Doctor Divino Urbano Sin Igual - Capítulo 95
- Inicio
- Todas las novelas
- Doctor Divino Urbano Sin Igual
- Capítulo 95 - 95 Enviar Dinero
Tamaño de Fuente
Tipo de Fuente
Color de Fondo
95: Enviar Dinero 95: Enviar Dinero Yang Guang también tenía miedo de ser pobre.
¡Mientras hubiera una oportunidad de hacer fortuna, no quería perdérsela!
Sin embargo, era una lástima que aunque había muchas casas en este espacio en medio de la montaña, y los pabellones estaban construidos muy lujosamente, solo había vigas talladas y edificios pintados aquí, pero no había tesoros en absoluto.
Después de dar vueltas, no encontró oro ni plata.
Yang Guang se sintió instantáneamente abatido.
Sintiendo su decepción, Xu Ling sonrió y dijo:
—Está bien, aunque no hay tesoros, este palacio en sí mismo sigue siendo un tesoro.
Créeme, una vez que se haga público, ¡podría conmocionar al mundo!
—Eh, conmocionar al mundo no se puede cambiar por dinero.
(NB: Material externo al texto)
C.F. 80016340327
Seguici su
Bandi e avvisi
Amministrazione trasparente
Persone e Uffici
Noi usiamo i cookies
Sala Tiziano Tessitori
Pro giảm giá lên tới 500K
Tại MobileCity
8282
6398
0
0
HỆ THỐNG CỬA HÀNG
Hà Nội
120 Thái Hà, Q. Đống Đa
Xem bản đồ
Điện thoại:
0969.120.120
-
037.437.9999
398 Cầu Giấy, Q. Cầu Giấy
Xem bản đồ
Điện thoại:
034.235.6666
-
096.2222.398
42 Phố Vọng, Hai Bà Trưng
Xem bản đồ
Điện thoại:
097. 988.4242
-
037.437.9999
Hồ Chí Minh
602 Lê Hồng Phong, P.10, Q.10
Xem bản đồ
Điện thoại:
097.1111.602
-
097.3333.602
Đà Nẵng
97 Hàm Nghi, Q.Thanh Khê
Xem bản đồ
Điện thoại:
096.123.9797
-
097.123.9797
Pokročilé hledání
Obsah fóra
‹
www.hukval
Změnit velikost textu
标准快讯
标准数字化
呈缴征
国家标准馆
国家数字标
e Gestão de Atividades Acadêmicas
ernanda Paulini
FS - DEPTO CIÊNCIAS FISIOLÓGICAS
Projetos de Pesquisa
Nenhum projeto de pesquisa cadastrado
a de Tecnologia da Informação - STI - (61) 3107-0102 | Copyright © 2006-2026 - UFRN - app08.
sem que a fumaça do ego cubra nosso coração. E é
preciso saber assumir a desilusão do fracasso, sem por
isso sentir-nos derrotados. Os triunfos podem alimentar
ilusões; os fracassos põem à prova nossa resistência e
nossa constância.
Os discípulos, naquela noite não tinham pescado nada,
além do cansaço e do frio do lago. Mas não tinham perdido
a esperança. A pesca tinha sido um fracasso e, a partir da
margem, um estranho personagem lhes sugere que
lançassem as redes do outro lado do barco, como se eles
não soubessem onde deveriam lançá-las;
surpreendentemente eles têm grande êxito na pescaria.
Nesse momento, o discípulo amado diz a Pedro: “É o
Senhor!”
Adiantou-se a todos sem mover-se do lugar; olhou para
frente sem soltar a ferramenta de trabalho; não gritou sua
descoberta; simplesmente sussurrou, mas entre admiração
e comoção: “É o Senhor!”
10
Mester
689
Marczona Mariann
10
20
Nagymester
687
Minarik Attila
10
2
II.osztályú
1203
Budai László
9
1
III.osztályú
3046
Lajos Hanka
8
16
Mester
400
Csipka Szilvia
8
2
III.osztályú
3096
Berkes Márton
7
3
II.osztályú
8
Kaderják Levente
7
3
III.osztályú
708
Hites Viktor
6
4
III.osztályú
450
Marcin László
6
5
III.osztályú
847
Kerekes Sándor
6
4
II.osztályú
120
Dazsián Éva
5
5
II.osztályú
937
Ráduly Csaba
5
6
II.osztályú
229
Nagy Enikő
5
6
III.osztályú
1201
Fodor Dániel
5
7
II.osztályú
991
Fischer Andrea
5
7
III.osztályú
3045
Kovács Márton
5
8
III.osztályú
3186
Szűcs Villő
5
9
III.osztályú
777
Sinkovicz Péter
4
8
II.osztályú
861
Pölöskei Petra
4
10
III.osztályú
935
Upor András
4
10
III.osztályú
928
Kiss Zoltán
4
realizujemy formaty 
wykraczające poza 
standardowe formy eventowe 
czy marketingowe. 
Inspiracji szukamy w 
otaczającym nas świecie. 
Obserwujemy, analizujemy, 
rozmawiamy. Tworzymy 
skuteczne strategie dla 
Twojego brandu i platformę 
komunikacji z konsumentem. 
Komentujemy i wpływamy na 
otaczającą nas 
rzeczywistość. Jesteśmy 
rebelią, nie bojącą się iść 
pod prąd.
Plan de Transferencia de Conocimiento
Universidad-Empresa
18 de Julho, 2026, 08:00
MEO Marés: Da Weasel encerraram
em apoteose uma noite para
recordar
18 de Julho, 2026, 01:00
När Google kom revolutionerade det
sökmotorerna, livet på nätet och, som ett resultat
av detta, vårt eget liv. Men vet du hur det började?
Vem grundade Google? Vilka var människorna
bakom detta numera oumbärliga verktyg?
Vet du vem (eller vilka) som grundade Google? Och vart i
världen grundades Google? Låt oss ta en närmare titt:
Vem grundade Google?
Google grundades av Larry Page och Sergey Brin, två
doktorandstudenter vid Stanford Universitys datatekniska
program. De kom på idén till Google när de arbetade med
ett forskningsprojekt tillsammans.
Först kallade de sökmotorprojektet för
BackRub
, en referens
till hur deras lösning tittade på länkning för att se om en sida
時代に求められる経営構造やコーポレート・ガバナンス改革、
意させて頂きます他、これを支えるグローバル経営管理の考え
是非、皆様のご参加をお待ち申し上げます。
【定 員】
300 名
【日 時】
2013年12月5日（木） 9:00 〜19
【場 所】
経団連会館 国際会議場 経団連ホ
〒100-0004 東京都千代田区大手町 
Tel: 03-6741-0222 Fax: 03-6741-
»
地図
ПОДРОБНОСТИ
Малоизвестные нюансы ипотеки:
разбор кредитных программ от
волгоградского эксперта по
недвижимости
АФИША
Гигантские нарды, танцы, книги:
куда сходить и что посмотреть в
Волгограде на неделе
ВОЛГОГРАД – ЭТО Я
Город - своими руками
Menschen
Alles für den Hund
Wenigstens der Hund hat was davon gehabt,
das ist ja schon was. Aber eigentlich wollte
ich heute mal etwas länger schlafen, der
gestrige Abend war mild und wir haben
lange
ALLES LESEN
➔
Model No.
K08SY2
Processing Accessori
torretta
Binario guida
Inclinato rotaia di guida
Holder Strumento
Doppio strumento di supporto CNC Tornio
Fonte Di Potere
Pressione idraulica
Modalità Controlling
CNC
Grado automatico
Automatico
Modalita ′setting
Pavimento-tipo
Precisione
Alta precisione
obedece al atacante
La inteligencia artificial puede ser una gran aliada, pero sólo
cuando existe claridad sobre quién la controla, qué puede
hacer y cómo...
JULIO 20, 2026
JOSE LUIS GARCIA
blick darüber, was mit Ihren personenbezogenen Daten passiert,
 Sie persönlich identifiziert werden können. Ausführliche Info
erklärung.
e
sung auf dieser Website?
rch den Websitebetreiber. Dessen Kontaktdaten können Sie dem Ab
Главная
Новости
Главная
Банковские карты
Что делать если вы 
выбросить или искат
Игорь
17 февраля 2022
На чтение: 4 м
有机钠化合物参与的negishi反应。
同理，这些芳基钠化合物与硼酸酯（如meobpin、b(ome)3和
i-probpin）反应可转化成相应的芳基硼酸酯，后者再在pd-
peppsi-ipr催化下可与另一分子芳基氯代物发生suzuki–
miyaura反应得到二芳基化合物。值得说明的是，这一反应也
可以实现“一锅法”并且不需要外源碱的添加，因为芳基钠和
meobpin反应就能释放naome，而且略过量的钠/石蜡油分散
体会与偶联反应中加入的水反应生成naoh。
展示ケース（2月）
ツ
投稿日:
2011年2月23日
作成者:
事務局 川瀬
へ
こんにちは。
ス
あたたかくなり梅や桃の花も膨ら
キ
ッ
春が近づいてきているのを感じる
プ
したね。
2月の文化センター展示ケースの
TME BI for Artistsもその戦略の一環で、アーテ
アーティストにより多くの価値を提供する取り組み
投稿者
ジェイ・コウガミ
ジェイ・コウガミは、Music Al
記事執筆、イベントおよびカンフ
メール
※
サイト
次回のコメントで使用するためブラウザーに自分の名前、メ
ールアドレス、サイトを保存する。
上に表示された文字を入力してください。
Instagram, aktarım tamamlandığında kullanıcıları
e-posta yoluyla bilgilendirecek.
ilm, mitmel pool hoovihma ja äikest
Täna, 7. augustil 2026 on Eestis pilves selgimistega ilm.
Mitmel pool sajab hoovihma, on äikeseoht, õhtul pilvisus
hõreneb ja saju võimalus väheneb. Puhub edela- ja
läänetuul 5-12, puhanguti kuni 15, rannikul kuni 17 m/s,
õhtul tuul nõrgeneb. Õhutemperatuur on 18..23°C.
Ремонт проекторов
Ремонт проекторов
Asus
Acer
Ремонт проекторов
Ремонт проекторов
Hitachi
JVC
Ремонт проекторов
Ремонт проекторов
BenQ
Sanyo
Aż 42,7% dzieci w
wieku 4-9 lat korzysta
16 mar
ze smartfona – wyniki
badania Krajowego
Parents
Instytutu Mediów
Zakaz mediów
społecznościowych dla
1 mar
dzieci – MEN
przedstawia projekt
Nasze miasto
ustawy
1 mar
Yang Guang forzó una risa y continuó:
—Qué extraño.
¡No hay nada en absoluto en una casa tan grande!
—¿Quién sabe?
¡Tal vez hay algo que no sabemos!
Xu Ling dijo y luego lo miró.
—Está bien, volvamos a casa primero.
Su tono era suave.
Sabía que Yang Guang estaba de mal humor, así que lo estaba consolando.
Sin embargo, Yang Guang negó con la cabeza.
—No hay prisa.
¡Sentémonos afuera un rato!
Después de decir eso, los dos salieron y regresaron a la plataforma exterior.
Todavía no era mediodía, así que Xu Ling no tenía prisa por irse.
Por lo tanto, cuando vio a Yang Guang sentarse, se sentó a su lado.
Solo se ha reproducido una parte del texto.